When Hartman received his MPH degree, he immediately went to work for Hillside Health Care International, which supports a clinic in Belize where UW–Madison students can participate in an internship. He says his MPH degree has been a tremendous advantage in his many global-health efforts.
“A public-health degree is almost required if you want to invest significant time in underserved areas, domestically and abroad, because the skills and perspective are incredibly valuable. These include community assessment, program planning, grant writing, and advocacy skills,” he points out. “We need to have professionals with both clinical expertise and a public-health perspective who can intervene and make changes in all aspects along ‘the river’ of health.”
The success of alumni with dual DPT/MPH degrees speaks for itself. For instance, the first graduate to earn the dual degree, Daniel Deuel, PT, DPT, MPH ’22, MEd, spent the summer after his graduation working for the Ujima Center, a community organization in Monroe, Louisiana.

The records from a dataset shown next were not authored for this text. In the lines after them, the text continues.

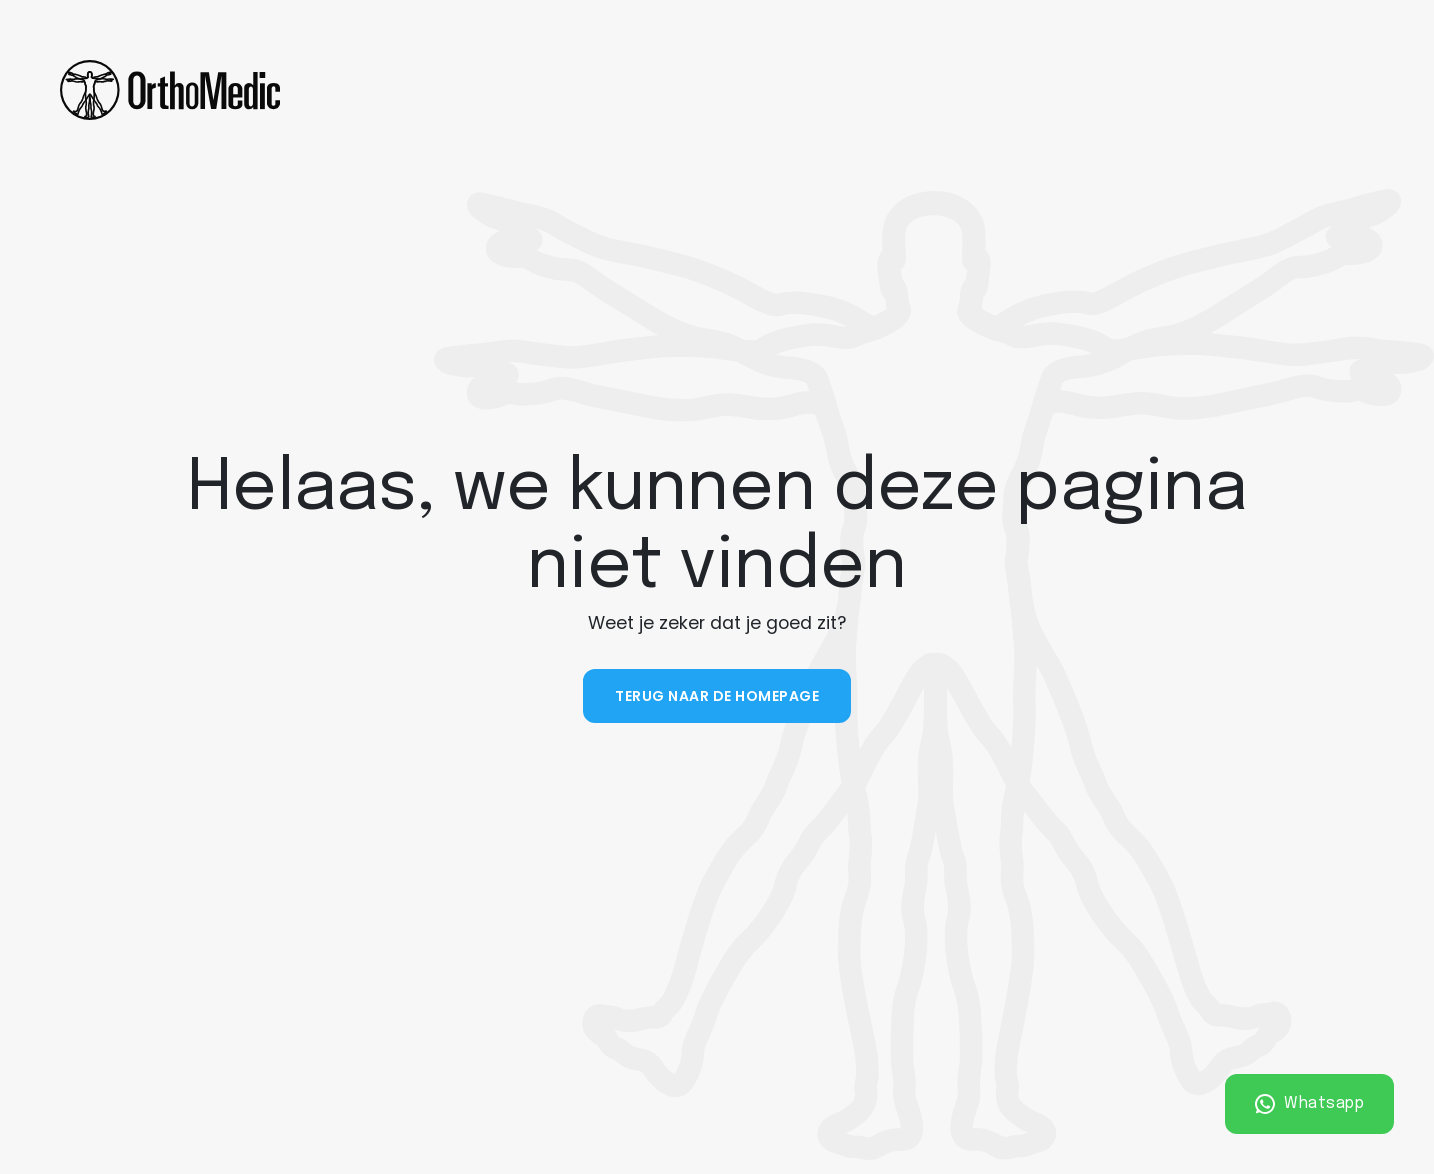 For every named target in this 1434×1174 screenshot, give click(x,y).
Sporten (712, 89)
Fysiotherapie (400, 89)
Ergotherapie (566, 89)
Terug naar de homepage (717, 696)
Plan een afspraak (1268, 90)
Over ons (817, 89)
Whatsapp (1310, 1104)
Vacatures (1071, 90)
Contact (948, 89)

The center’s stated commitment to health care justice and its motto — “It takes a village; we are that village” — aptly illustrate the vision of the evolving DPT Program and the UW School of Medicine and Public Health within which it is housed.
These examples highlight what makes the DPT Program successful in providing high-quality education to help students become excellent clinicians, as well as leaders, instructors, administrators, and researchers. The program excels beyond national benchmarks related to student success passing PT certification exams and securing jobs after graduation.
“Our alumni have become world-renowned scholars and educators; leaders in political-action areas; and successful business owners who serve their communities in many ways,” reflects Wenker. “The high value of the program is hard to define, but a peek into what our alumni accomplish shares that story.”